* _DATASET RECORDS_
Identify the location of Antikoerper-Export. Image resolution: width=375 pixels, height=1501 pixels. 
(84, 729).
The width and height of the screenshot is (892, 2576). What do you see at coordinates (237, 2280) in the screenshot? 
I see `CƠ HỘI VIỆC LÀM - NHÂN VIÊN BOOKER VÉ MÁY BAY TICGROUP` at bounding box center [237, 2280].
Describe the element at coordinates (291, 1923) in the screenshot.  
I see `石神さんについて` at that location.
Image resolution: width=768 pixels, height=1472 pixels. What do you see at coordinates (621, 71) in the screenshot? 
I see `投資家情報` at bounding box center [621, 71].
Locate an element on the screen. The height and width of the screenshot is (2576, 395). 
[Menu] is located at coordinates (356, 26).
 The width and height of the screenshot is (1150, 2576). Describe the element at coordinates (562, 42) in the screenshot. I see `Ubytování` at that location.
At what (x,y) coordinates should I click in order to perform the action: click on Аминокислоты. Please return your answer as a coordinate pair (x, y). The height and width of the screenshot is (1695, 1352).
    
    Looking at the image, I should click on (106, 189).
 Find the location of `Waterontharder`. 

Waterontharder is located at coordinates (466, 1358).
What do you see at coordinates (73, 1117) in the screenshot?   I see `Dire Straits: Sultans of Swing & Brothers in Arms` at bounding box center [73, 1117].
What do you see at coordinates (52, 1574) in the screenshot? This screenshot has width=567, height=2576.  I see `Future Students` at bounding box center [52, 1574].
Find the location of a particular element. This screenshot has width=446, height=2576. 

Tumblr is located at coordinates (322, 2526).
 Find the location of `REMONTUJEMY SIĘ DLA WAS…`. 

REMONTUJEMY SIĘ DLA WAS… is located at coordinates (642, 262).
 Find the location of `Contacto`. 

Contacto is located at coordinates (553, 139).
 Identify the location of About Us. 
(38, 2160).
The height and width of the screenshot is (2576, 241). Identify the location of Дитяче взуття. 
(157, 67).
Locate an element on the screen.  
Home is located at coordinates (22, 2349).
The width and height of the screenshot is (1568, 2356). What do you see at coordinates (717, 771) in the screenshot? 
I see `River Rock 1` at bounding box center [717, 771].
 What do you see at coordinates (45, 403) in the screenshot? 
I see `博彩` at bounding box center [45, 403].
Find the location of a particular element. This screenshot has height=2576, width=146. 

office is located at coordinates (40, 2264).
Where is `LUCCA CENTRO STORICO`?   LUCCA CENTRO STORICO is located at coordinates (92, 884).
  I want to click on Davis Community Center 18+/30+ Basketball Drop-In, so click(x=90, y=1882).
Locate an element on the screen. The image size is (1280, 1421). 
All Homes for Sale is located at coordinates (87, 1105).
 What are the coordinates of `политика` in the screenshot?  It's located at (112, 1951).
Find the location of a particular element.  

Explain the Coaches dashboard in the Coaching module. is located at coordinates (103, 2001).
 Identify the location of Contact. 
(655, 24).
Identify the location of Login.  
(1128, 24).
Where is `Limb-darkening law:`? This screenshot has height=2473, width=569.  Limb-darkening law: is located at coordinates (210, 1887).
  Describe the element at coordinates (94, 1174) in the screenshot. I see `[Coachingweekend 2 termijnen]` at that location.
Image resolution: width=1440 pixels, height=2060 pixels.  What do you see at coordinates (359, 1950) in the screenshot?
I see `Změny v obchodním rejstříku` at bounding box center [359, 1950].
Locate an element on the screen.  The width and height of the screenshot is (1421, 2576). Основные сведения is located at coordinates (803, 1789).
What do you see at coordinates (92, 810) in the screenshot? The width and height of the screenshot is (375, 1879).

* _REQUIRED ACTION_
Your answer must be the lines from the one with "Locate an element on the screen. The image" through the last line of the data, repeated exactly and with nothing else.

* _ANSWER TO THE EXERCISE_
Locate an element on the screen. The image size is (1280, 1421). 
All Homes for Sale is located at coordinates (87, 1105).
 What are the coordinates of `политика` in the screenshot?  It's located at (112, 1951).
Find the location of a particular element.  

Explain the Coaches dashboard in the Coaching module. is located at coordinates (103, 2001).
 Identify the location of Contact. 
(655, 24).
Identify the location of Login.  
(1128, 24).
Where is `Limb-darkening law:`? This screenshot has height=2473, width=569.  Limb-darkening law: is located at coordinates (210, 1887).
  Describe the element at coordinates (94, 1174) in the screenshot. I see `[Coachingweekend 2 termijnen]` at that location.
Image resolution: width=1440 pixels, height=2060 pixels.  What do you see at coordinates (359, 1950) in the screenshot?
I see `Změny v obchodním rejstříku` at bounding box center [359, 1950].
Locate an element on the screen.  The width and height of the screenshot is (1421, 2576). Основные сведения is located at coordinates (803, 1789).
What do you see at coordinates (92, 810) in the screenshot? The width and height of the screenshot is (375, 1879).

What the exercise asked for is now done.